Word for word, reproduce all entries below, leaving every picture out.

Stored data entries:
<<<<

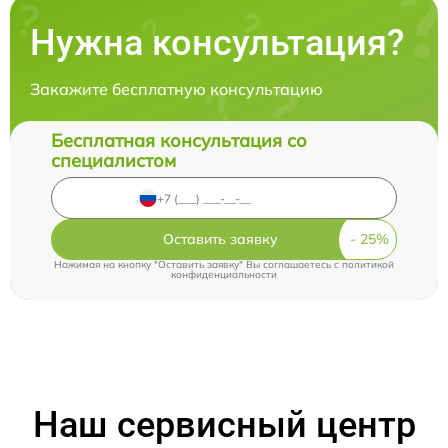
Нужна консультация?
Закажите бесплатную консультацию
Бесплатная консультация со
специалистом
Оставить заявку
Нажимая на кнопку "Оставить заявку" Вы соглашаетесь c
политикой
конфиденциальности
Наш сервисный центр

>>>>

SOLUTION TO THE EXERCISE:
Нужна консультация?
Закажите бесплатную консультацию
Бесплатная консультация со
специалистом
Оставить заявку
Нажимая на кнопку "Оставить заявку" Вы соглашаетесь c
политикой
конфиденциальности
Наш сервисный центр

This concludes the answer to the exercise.